Professor Anthony Harnden, deputy chairman of the Joint Committee on Vaccination and Immunisation (JCVI), also said data should be looked at “very carefully before we completely un-lockdown”.
He told BBC Breakfast it is “better” to be on “the cautious side”, adding: “Even if we do un-lockdown, if you are in a vulnerable position, particularly if you’ve not been vaccinated, you do need to carry on being cautious, even if the June 21 date goes ahead.”
He added: “I think we’ve all got used to living within boundaries at the moment and I think it’s not an ‘all or none’, I think it will be a gradual process, even if the June 21 date goes ahead.”
But Jonathan Neame, chief executive of the Shepherd Neame brewery and pub company, told the Today programme that delaying the easing of coronavirus restrictions in England beyond June 21 could hamper the economic recovery.
“If it’s delayed for, say, seven days but there’s still a certain outcome, the restrictions will be lifted in full after that, then that will be a marginal impact,” he said.
“If, on the other hand, we’re going into a cycle of a further five weeks of data review and uncertainty and more reviews at that time, then I think that will put a real damper on the recovery which is happening quite fast at this moment in time, and will really undermine consumer and business confidence.”

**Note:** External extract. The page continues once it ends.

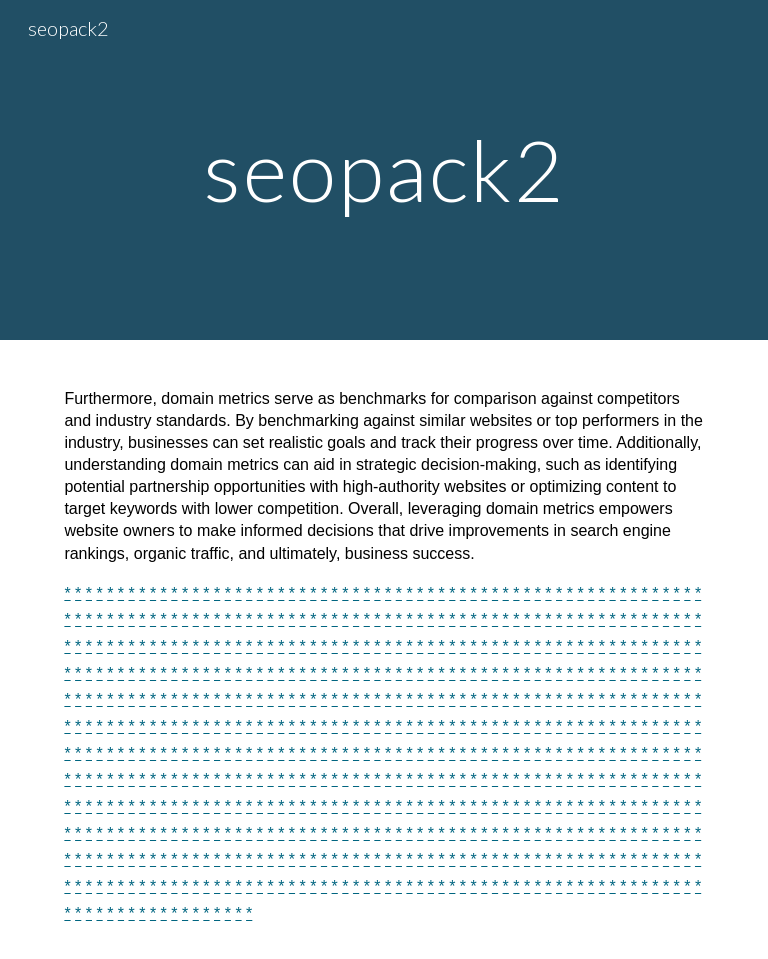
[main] (383, 169)
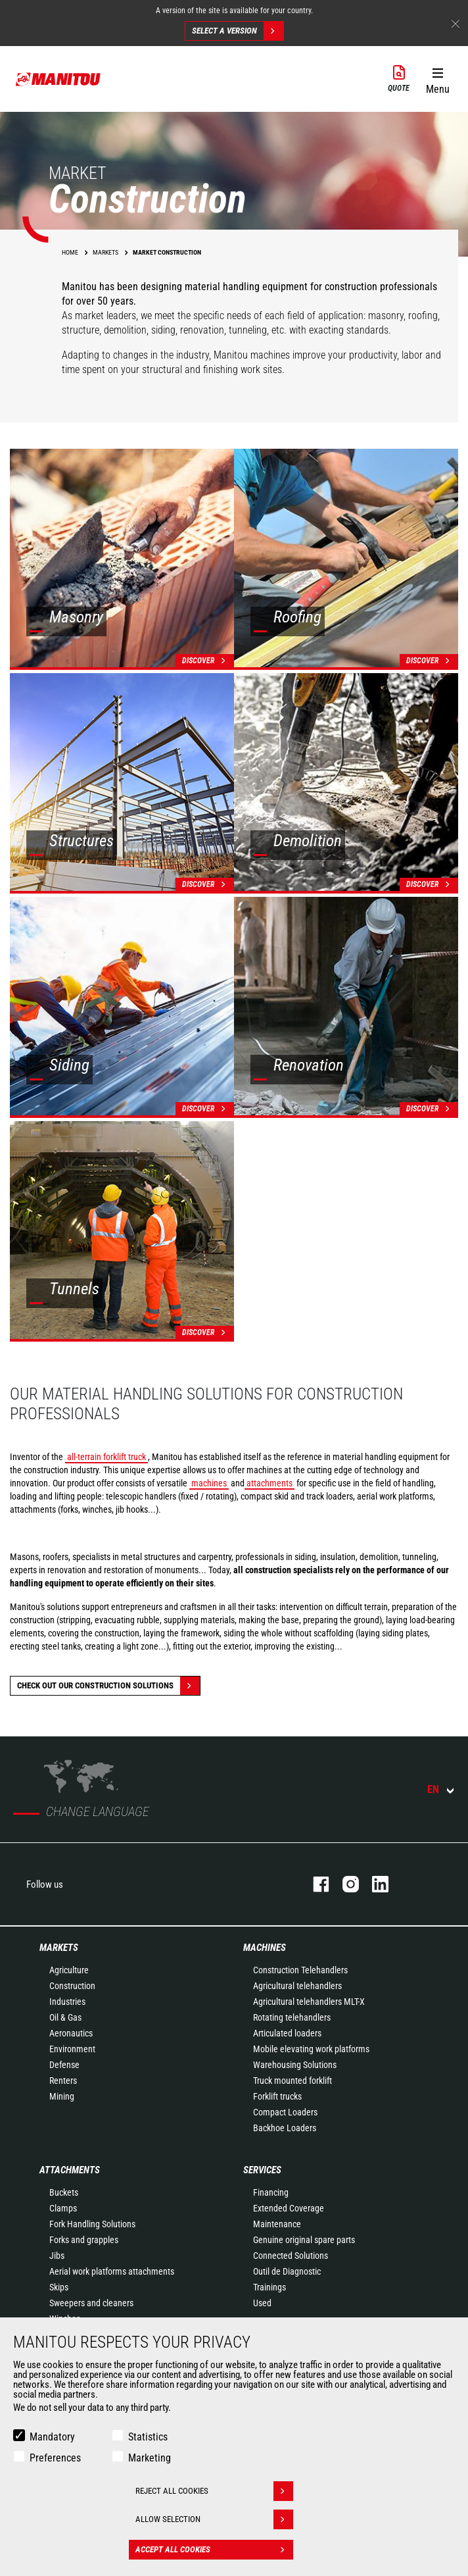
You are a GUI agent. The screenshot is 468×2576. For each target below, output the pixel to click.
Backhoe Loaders (284, 2128)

Prime Minister Boris Johnson told reporters on Thursday that he “didn’t see anything currently in the data” to divert from the June reopening target before adding: “But we may need to wait.”
The Times reported that face coverings and work from home guidance may remain in place after June 21.
It said ministers are increasingly concerned that the spread of the Indian variant could undermine the easing of restrictions and are drawing up plans that could lead to a partial end of lockdown.
But the paper added that the Treasury is prioritising the removal of the “one-metre plus” and “rule of six indoors” measures in order to help the economy recover.
A review of what measures will be relaxed on June 21 was due by the end of May but has been pushed back due to the Indian variant.
The Department of Health and Social Care announced on Friday that further surge testing is being deployed in Lancashire after more cases of the Indian variant were detected.
Public Health England data shows the majority of people with the variant have not been vaccinated, with just 3% of cases (177 out of 5,599) from February 1 to May 25 having received both doses.
Over the period there were 12 deaths linked to the variant, of which eight were among the unvaccinated.
The Government said that a further seven people had died within 28 days of testing positive for Covid-19 as of Saturday, bringing the UK total to 127,775.
Separate figures published by the Office for National Statistics show there have now been 153,000 deaths registered in the UK where Covid-19 was mentioned on the death certificate.
The Government also said that, as of 9am on Saturday, there had been a further 3,398 lab-confirmed cases in the UK.
Meanwhile, official data up to Friday shows that of the 63,960,762 jabs given in the UK so far, 39,068,346 were first doses – a rise of 197,146 on the previous day.
Some 24,892,416 were second doses, an increase of 414,364.